Weird posterior for correlation structure using LKJ distribution


#1

I have a problem in which I want to infer the correlation structure of some data. I am using the LKJ distribution and I want to retrieve the posterior distribution of etas. However, the results always generate the same distribution. I have tried with many examples of generated data and I do not know what I am missing. For example, assuming that the correlation matrix is a Identity matrix, I am generating the most extreme case, where eta should tend to infinity. However, I find:

import pymc3 as pm
import numpy as np

D=10
y = np.identity(D)

il1 = np.triu_indices(D,1) #LKJCorr reads only the upper tri part of the matrix
obs = y[il1] # Taking upper tri of matrix

with pm.Model() as model:
    h_eta = pm.Uniform('eta', lower=0.00001, upper=3000)
    packed_L = pm.LKJCorr('obs_cov',eta=h_eta, n=D, observed=obs)
    #step = pm.Metropolis()
    trace = pm.sample(9000,njobs=2,nuts_kwargs=dict(target_accept=.95))

pm.traceplot(trace)


#2

I’ve never really understood what eta does (I think I observed that my results were independent of the value I set there). So I’ve taken the occasion and tried to play around with this:

  • I can reproduce this with the code provided by @monteiro.
  • I also fiddled with the prior (pm.Bound(pm.HalfFlat, lower=0.00001), then with upper bound > 3000) but still retrieve lower boundary eta
  • bounding eta to >1 makes it still converge to minimal values just above one (I thought \eta \approx \epsilon might be a lokal minimum when cutting off infinity for numeric reasons)
  • When using an old example by Austin Rochford, which attaches a multivariate block of observations to the prior instead of just fitting the correlation matrix, eta (he called it nu) also takes very small values in posterior. test_eta2.py (1.4 KB) When leaving eta flexible, sampling is also not exactly fluent there, slowing down drastically at times, and chains fail late on. EDIT: file contained mistake, new try: test_eta2.py (1.5 KB) still a small eta.
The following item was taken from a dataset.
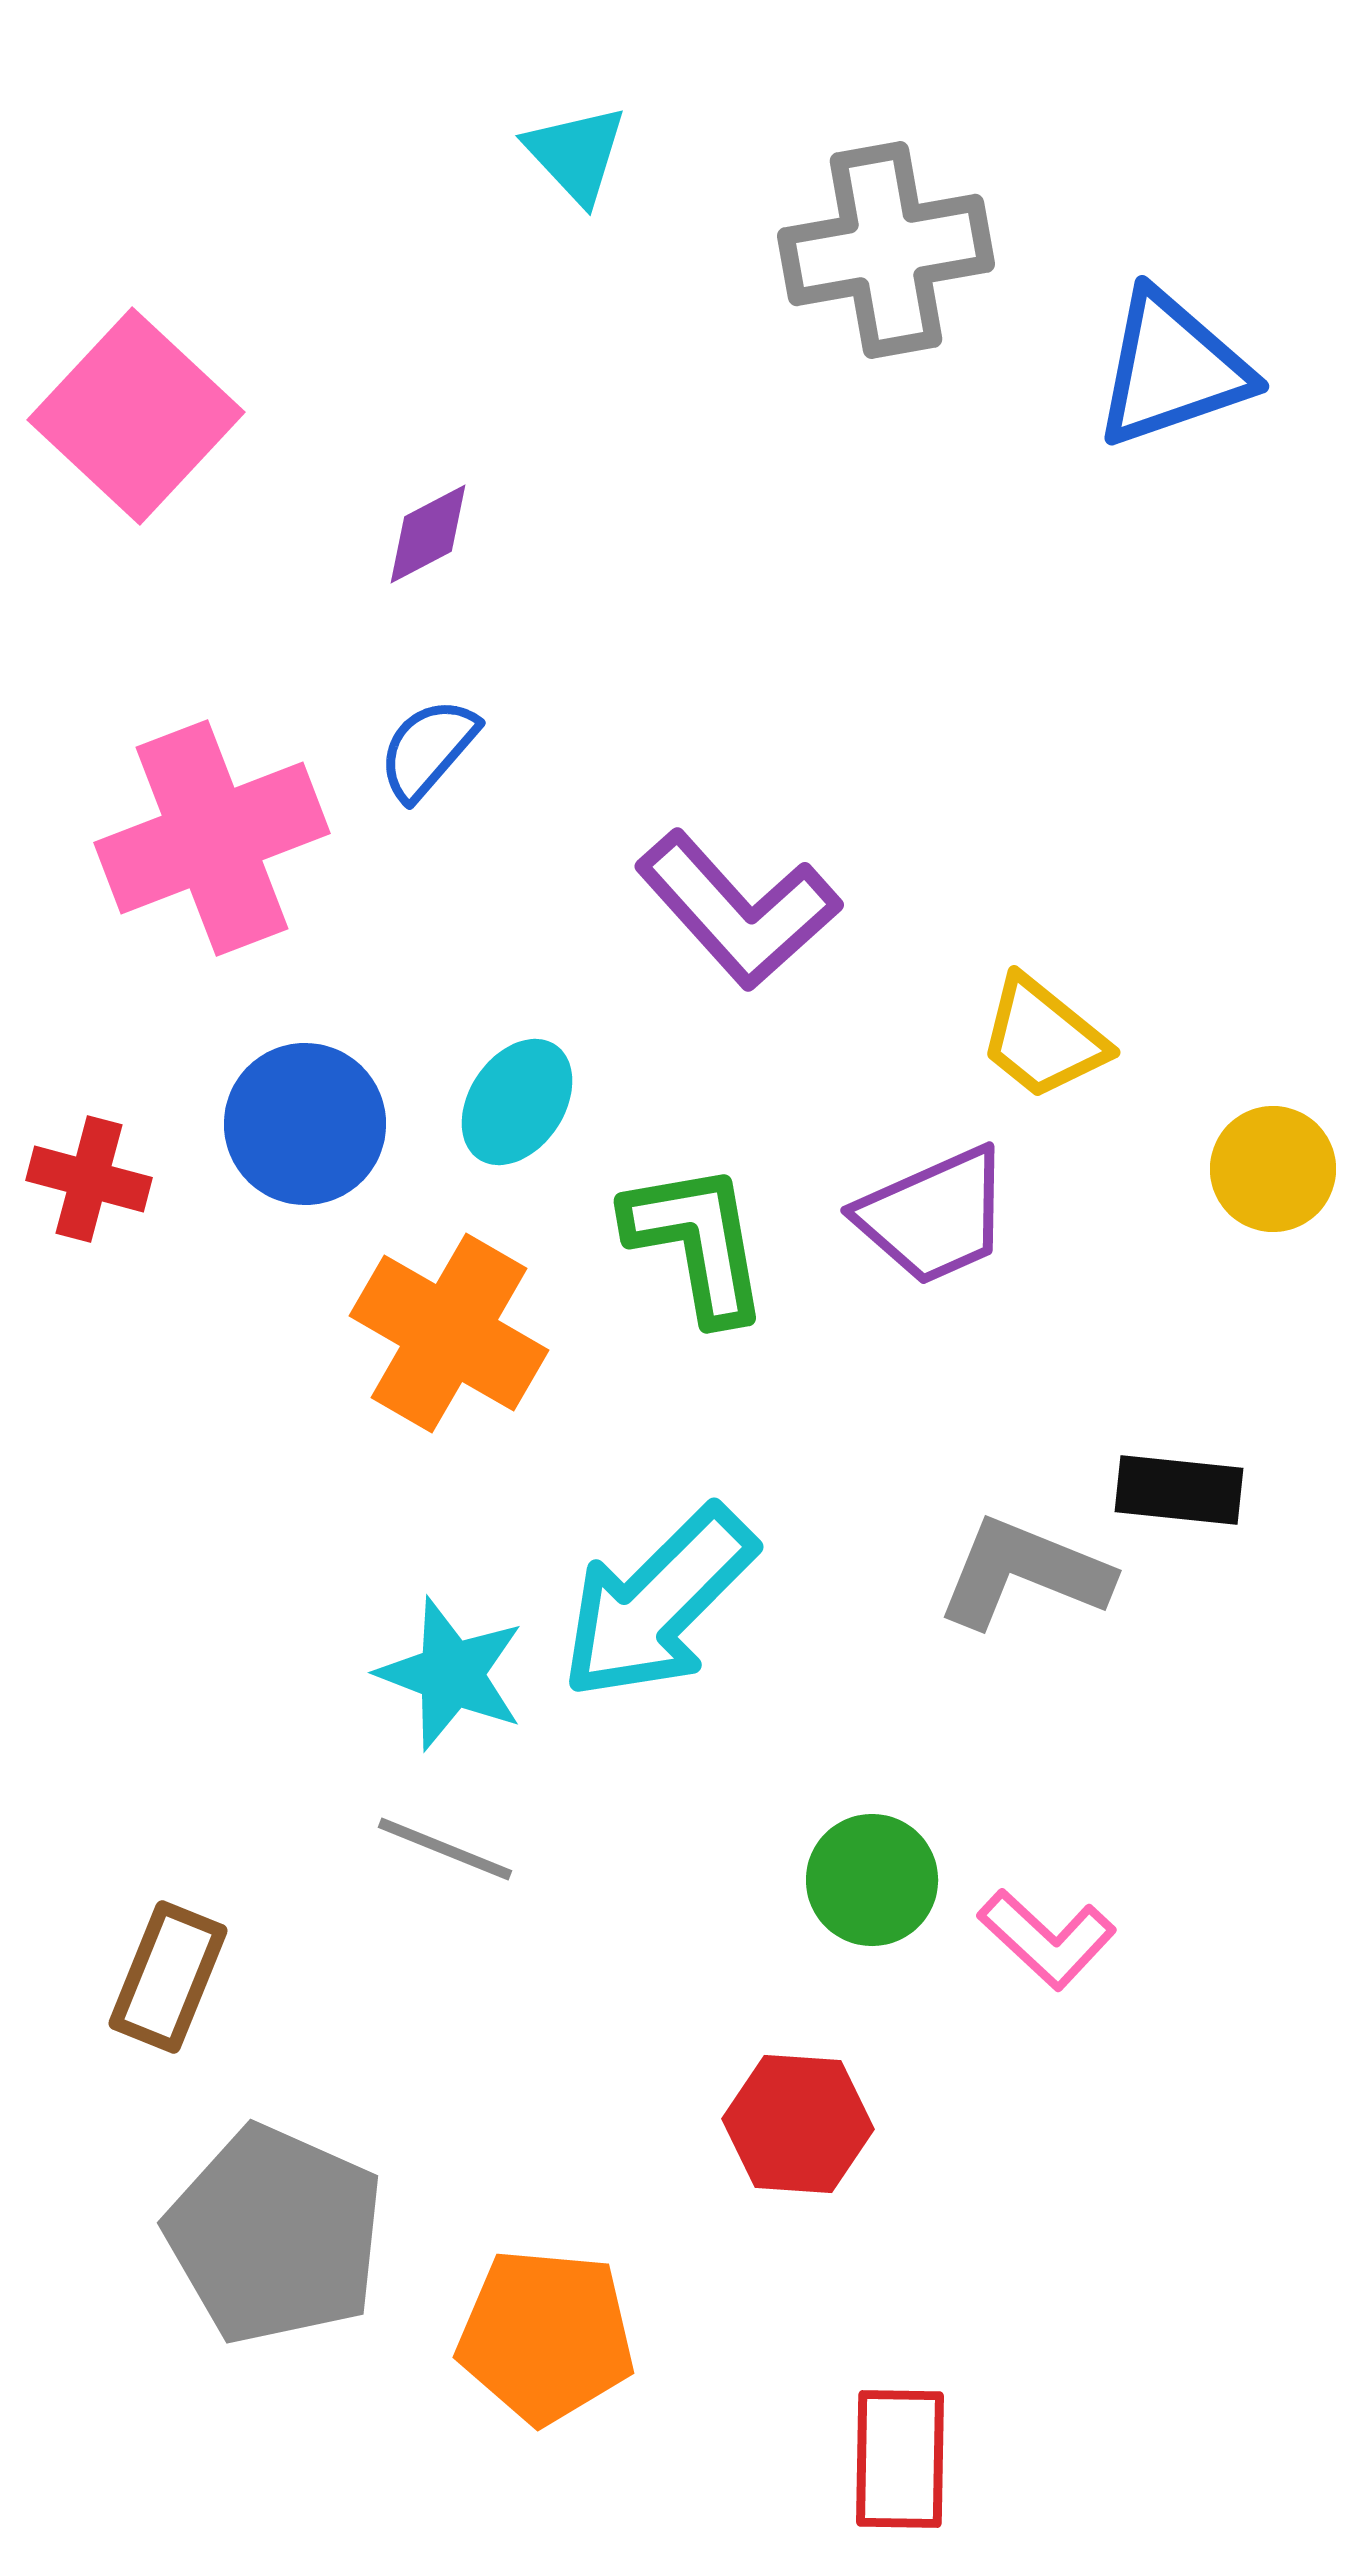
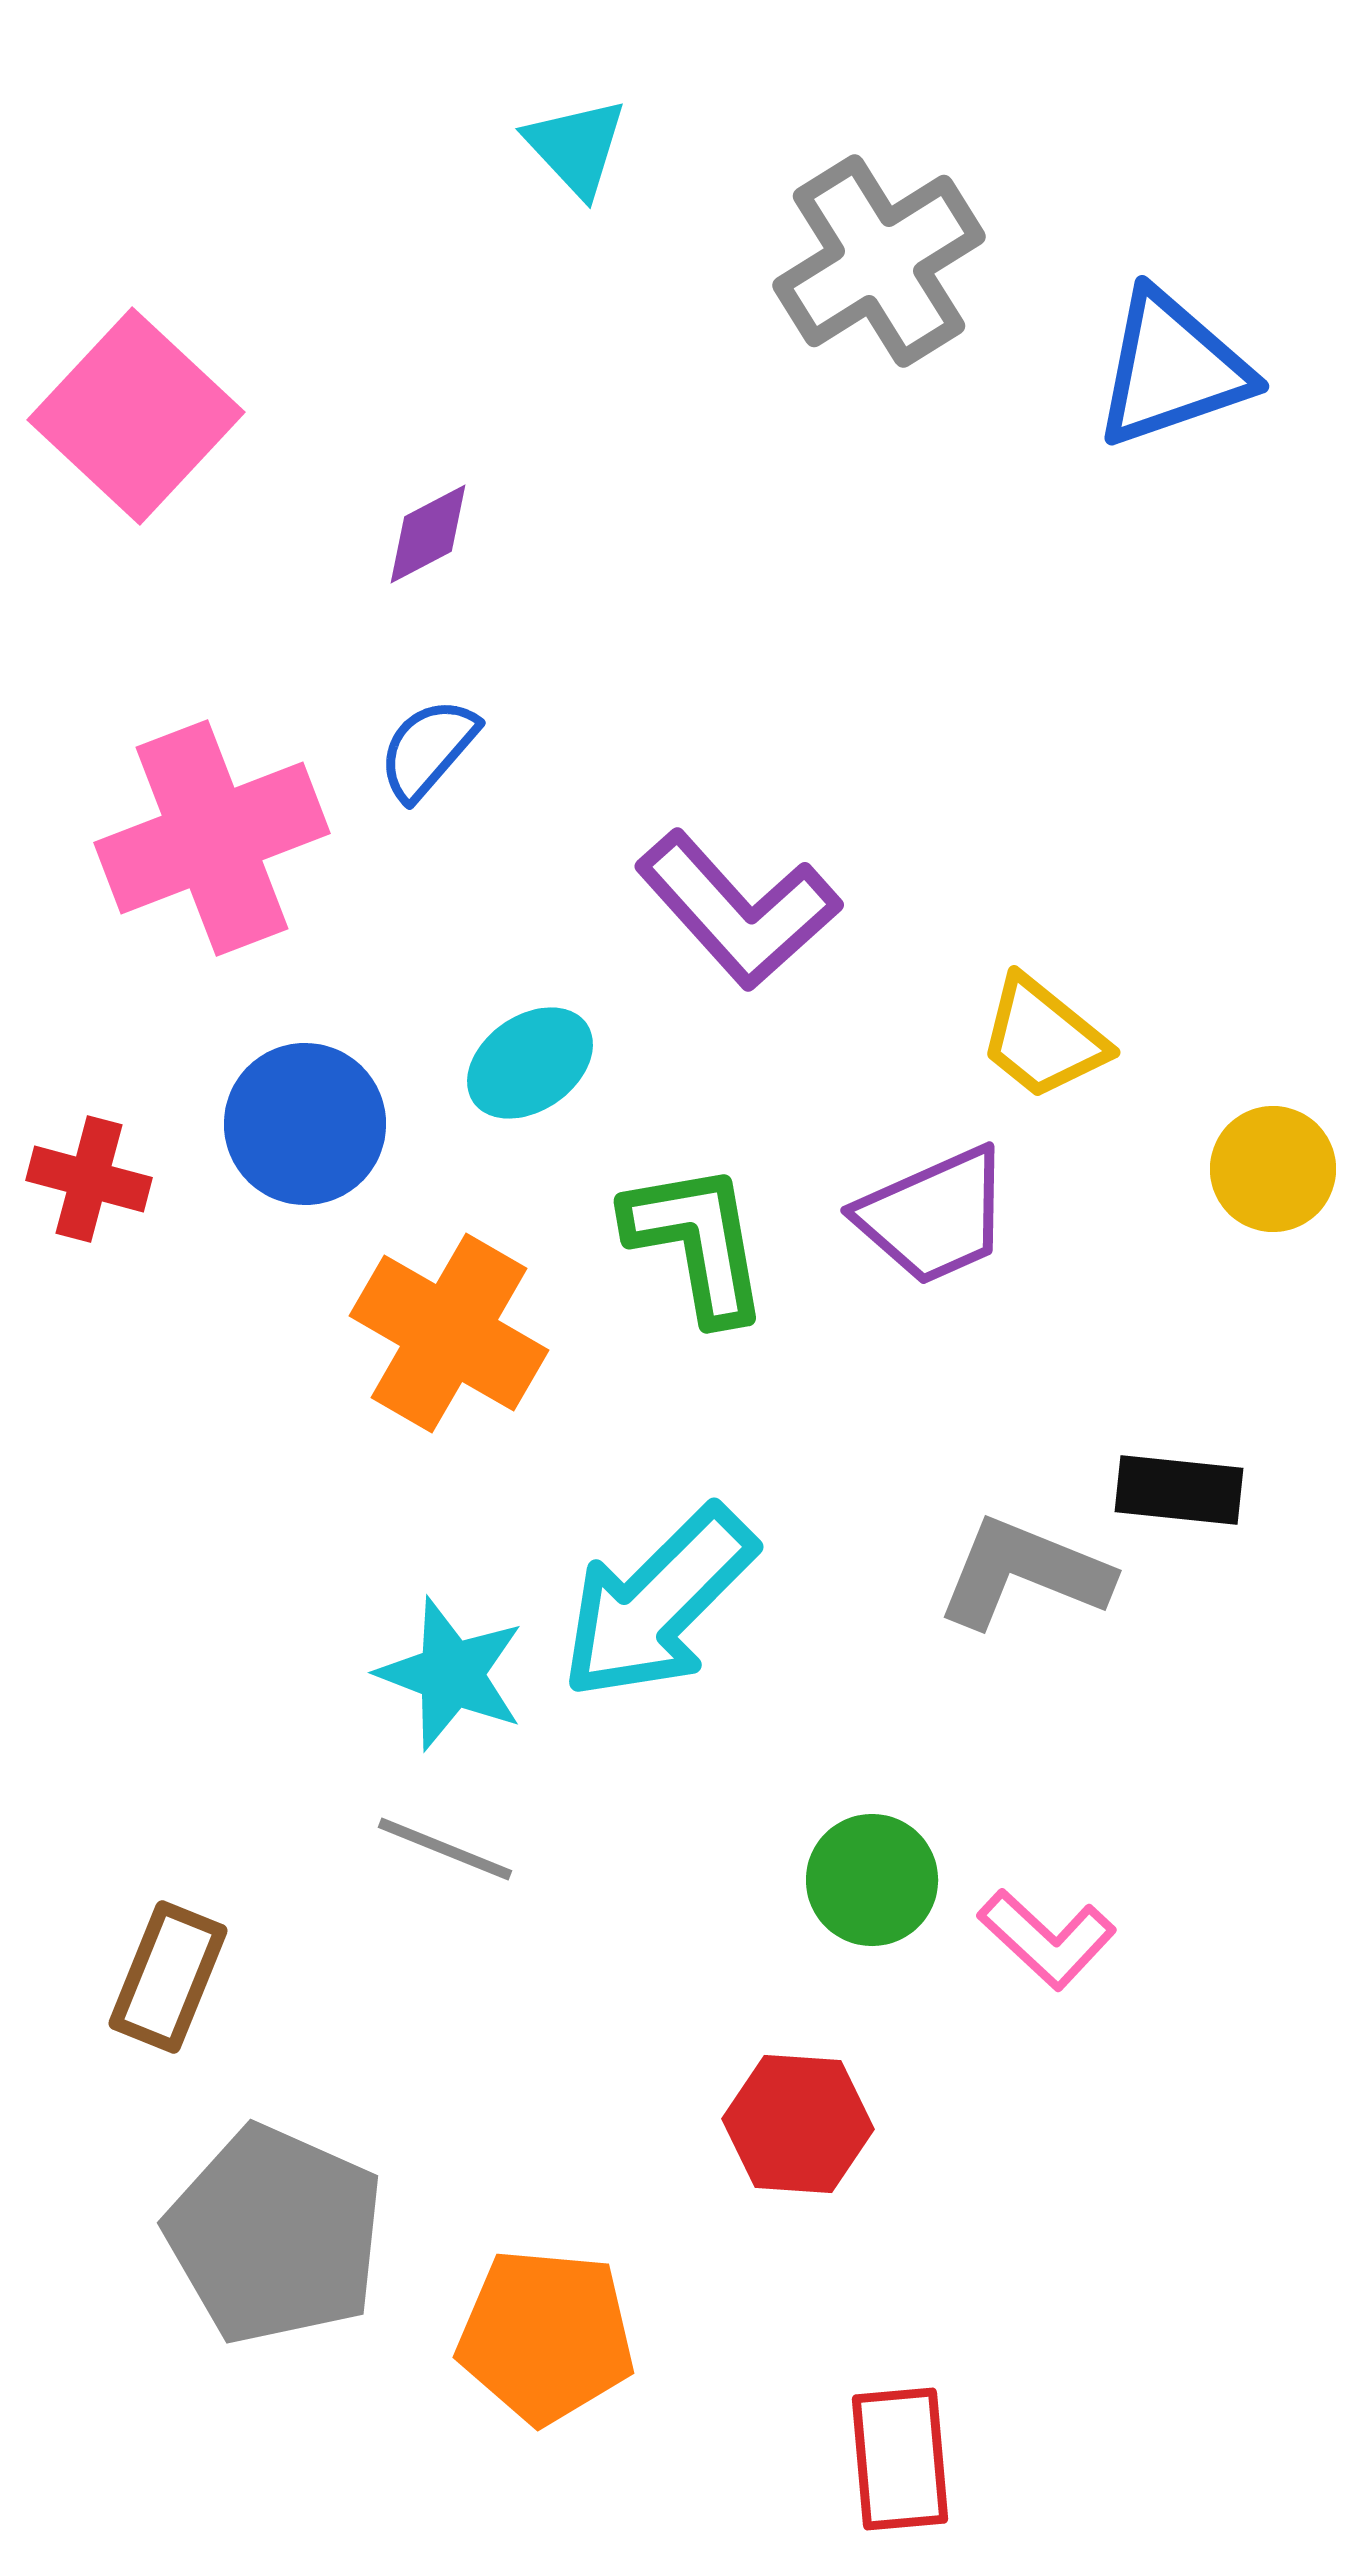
cyan triangle: moved 7 px up
gray cross: moved 7 px left, 11 px down; rotated 22 degrees counterclockwise
cyan ellipse: moved 13 px right, 39 px up; rotated 21 degrees clockwise
red rectangle: rotated 6 degrees counterclockwise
Note that this last case could be also done with LKJCholeskyCov, which also has an eta parameter. EDIT: when using this prior, the sampling is much faster test_eta3.py (1.8 KB). However, eta still remains close to zero.

The documentation in pymc3/distributions/multivariate says:

For eta -> oo the LKJ prior approaches the identity matrix.

So eta always tends to have a very small magnitude posterior. How come?

My understanding of the pymc3 code is not advanced enough to tell you what’s going on behind the scenes.
I guess this is something for the developers! Thanks for clearing it up.


#3

Hmm I dont completely understand why as well. I doubt checked the LKJCorr logp implementation today and they are correct. For what is worth, I try to model the marginal density directly using what described in the LKJ paper:

As in case of the vine method, every off-diagonal element of the random correlation matrix R has a marginal density Beta(η+[d−2]/2,η+[d−2]/2) on (−1,1).

with pm.Model() as model:
    h_eta = pm.Uniform('eta', lower=0.00001, upper=3000, testval=1000.)
    packed_L = pm.Beta('obs_cov', alpha=h_eta+(D-2)/2, beta=h_eta+(D-2)/2, observed=obs/2+.5)
    trace = pm.sample()

The resulting eta is as expected concentrated around the upper limit.

So my guess this might be something to do with the normalizing constant. In another word, while \eta \to \infty you get identity matrix when generate from LKJCorr, the reverse is not true as the posterior of p(\eta \mid observed) does not normalized the same way. Looking at the logp implementation, as logdet(observed) is zero, what is left is the normalizing constant. So have a look at how it changes using something like https://github.com/pymc-devs/pymc3/issues/1042#issuecomment-410449477 would give you some intuition.


#4

Thank you @falk and @junpenglao.
In the short term I will use the alternative parametrization. Quick question, though: is there a specific reason for observed=obs/2+.5? I could not find on the LKJ paper.

Thank you again,
Best


#5

The marginal is defined on (-1, 1) but Beta distribution is defined on (0, 1), this is to put the observed value from (-1, 1) to (0, 1).
Now you mentioned about it, I should account for the jacobian of the transformation…


#6

So, assuming the correlation matrix R= 2u − 1, where u ∼ Beta(β, β), and β = η + (d − 2)/2.

The final script would be:

import pymc3 as pm
import numpy as np

D=10
y = np.identity(D)

il1 = np.triu_indices(D,1) #LKJCorr reads only the upper tri part of the matrix
obs = y[il1] # Taking upper tri of matrix
obs=(obs+1)/2

with pm.Model() as model:
    h_eta = pm.Uniform('eta', lower=0.00001, upper=3000, testval=1000.)
    R = pm.Beta('R', alpha=h_eta+(D-2)/2, beta=h_eta+(D-2)/2, observed=obs)
    trace = pm.sample()

pm.traceplot(trace)

To make sure, we may generate known \eta and check the results

obs=pm.LKJCorr.dist(eta=10,n=D).random().flatten()
obs=(obs+1)/2

obs=pm.LKJCorr.dist(eta=57,n=D).random().flatten()
obs=(obs+1)/2